China’s reluctance to accept the proposed debt restructuring could deprive Sri Lanka of the International Monetary Fund’s (IMF) USD 2.9 billion credit facility, said Dr Paikiasothy Saravanamuttu, Executive Director of the Centre of Policy Alternatives (CPA), The Island Online reported.
Dr Paikiasothy Saravanamuttu made the remarks at a workshop held in Kandy. The staff-level agreement will be implemented only after the countries that Sri Lanka is indebted to agree on how the debt needs to be restructured. The nations that Sri Lanka is indebted to are Japan, China, India and the European Union. Dr Paikiasothy Saravanamuttu said that the IMF expected each creditor to be treated equally which China is unwilling to accept. He stated that China was not happy with Sri Lanka’s decision to approach the IMF and has even offered to give more loans to Sri Lanka, as per The Island Online report.

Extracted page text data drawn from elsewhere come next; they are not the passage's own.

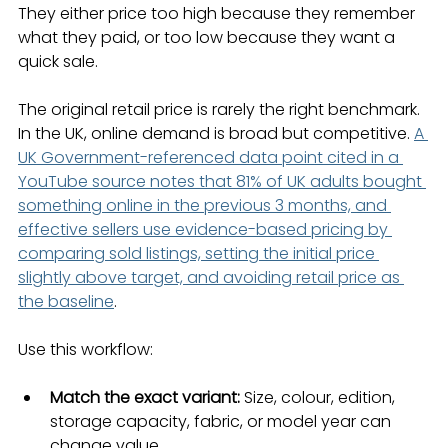
They either price too high because they remember 
what they paid, or too low because they want a 
quick sale.
The original retail price is rarely the right benchmark. 
In the UK, online demand is broad but competitive. 
A 
UK Government-referenced data point cited in a 
YouTube source notes that 81% of UK adults bought 
something online in the previous 3 months, and 
effective sellers use evidence-based pricing by 
comparing sold listings, setting the initial price 
slightly above target, and avoiding retail price as 
the baseline
.
Use this workflow:
Match the exact variant:
 Size, colour, edition, 
storage capacity, fabric, or model year can 
change value.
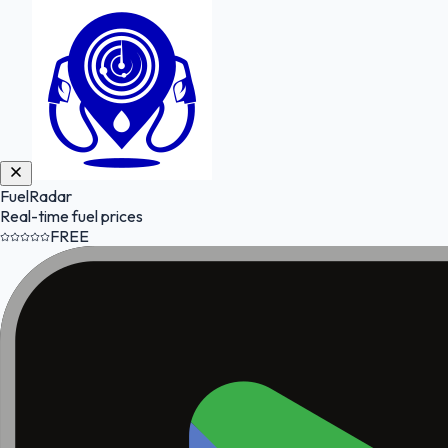
FuelRadar
Real-time fuel prices
FREE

The CPA Executive Director said that IMF will release USD 2.9 billion by January or February 2023 if China agrees to restructure debt. However, Sri Lanka will have to wait for the IMF’s board meeting in March 2023 if Beijing does not agree to the proposed debt restructuring. He stressed that Sri Lanka will need USD 850 million to pay for essentials during this period.Dr Saravanamuttu said that the people of Sri Lanka should not blame the politicians for the situation in the country as it is the citizens who have placed them there and given them the power. He stressed that the people have a responsibility to see that the situation improves in Sri Lanka.